# [Your objective]
What is needed is a word-for-word copy of all the entries, minus the pictures.

# [Supplied data]

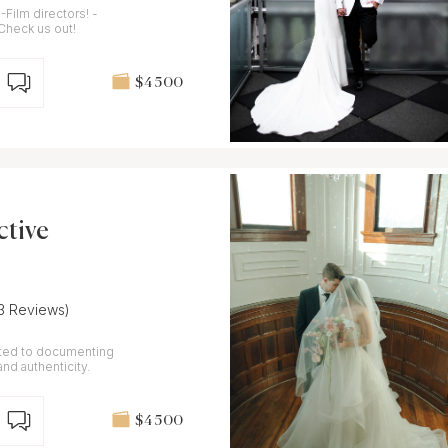
Film directors! -
-Check us out!
$4 500
ctive
(3 Reviews)
ted to documenting
nd authenticity.
$4 500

# [Solution for this task]
Film directors! -
-Check us out!
$4 500
ctive
(3 Reviews)
ted to documenting
nd authenticity.
$4 500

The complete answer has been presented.